Optimizing Performance through Parallelism

Give that tired serial algorithm an octane boost by converting it to run in SMP and distributed-memory environments.
A Distributed Implementation

Message passing interface (MPI) is a standard API for implementing distributed programs. There are many advantages of using MPI, but the main one is that programs will be compatible at the source level regardless of the particular MPI implementation being used. For the rest of this discussion, we will assume the availability of a properly configured local area multicomputer (LAM) install, an MPI implementation from Notre Dame (see Resources).

A very common model used for distributed programming is the master/slave model. In this model, there is one process called the master, which creates work and distributes it to the slaves. The slaves respond to the master with their completed work and ask for more if it is available. This conceptually simple model works very well for problems that do not require a lot of synchronization and whose slaves can be completely autonomous. These types of problems are often referred to as embarrassingly parallel.
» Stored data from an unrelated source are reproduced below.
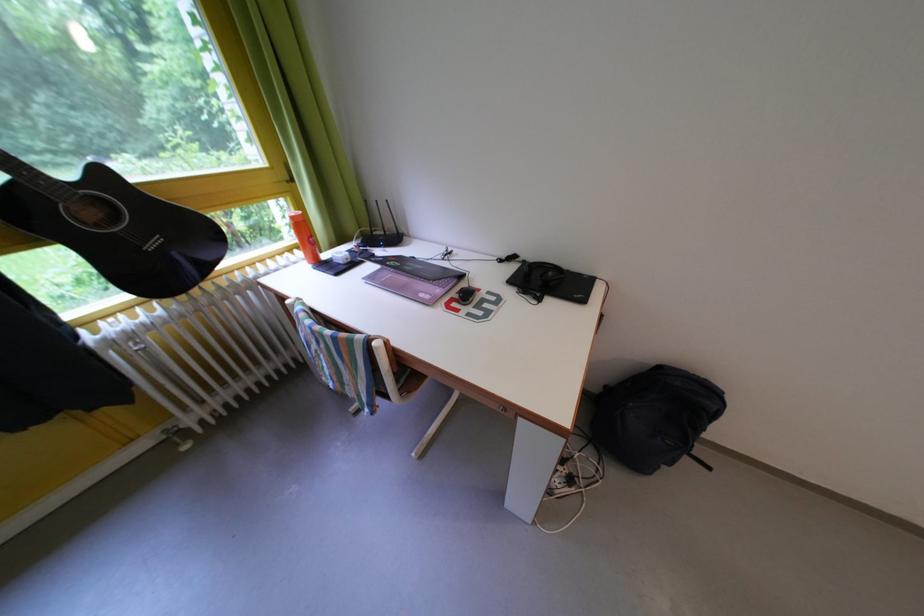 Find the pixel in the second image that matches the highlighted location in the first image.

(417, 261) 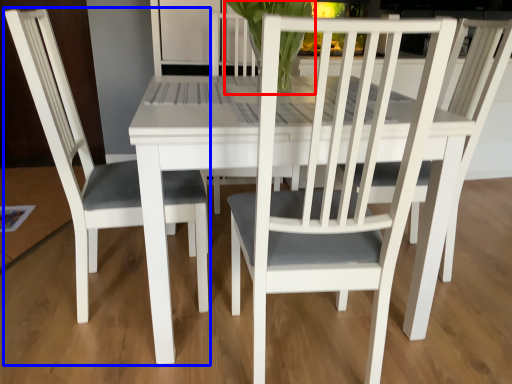 Question: Among these objects, which one is farthest to the camera, orchid (highlighted by a red box) or chair (highlighted by a blue box)?

Choices:
 (A) orchid
 (B) chair

Answer: (A) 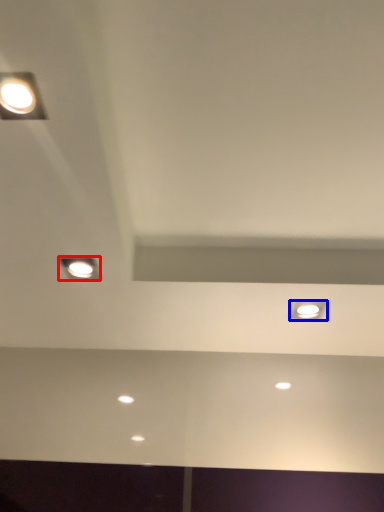 Question: Which point is closer to the camera, lamp (highlighted by a red box) or dot (highlighted by a blue box)?

Choices:
 (A) lamp
 (B) dot

Answer: (A) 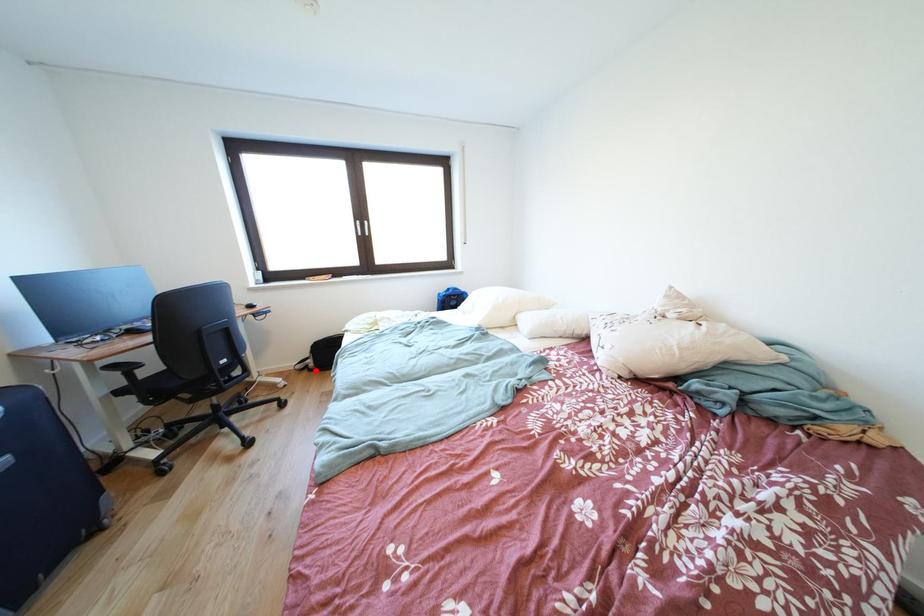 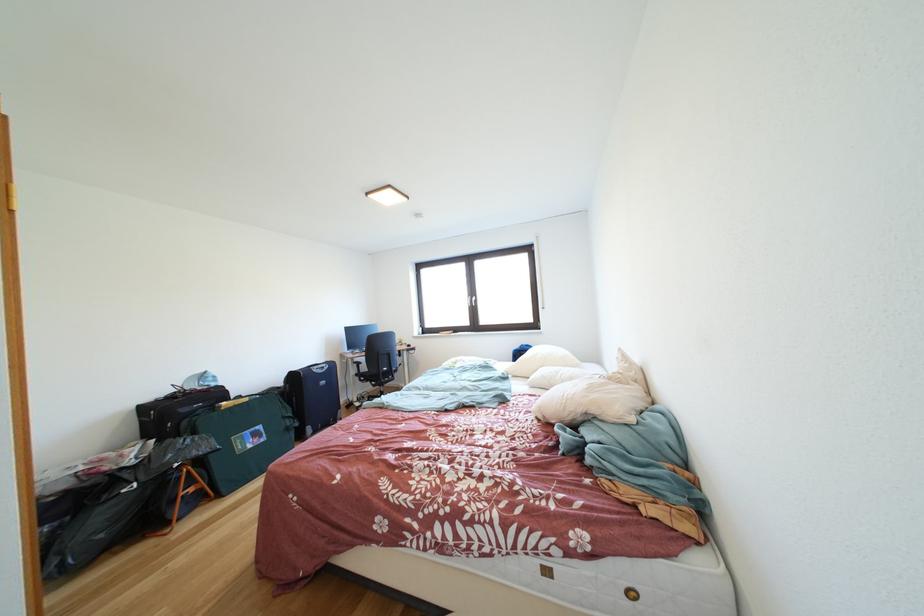 Question: I am providing you with two images of the same scene from different viewpoints. A red point is marked on the first image. At the location where the point appears in image 1, is it still visible in image 2?

Choices:
 (A) Yes
 (B) No

Answer: (B)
In order to build on our threaded implementation, we need to decide how to reformulate our implementation in terms of a master/slave model and add the required calls to MPI in order to distribute our problem and collect the results. Listing 4 shows the changes to main( ).

Listing 4. Changes to main( )

We need to call MPI_Init( ) at the beginning of our distributed program in order to connect to the multicomputer. The next two function calls establish our rank and the total number of computers that will be involved in the computation.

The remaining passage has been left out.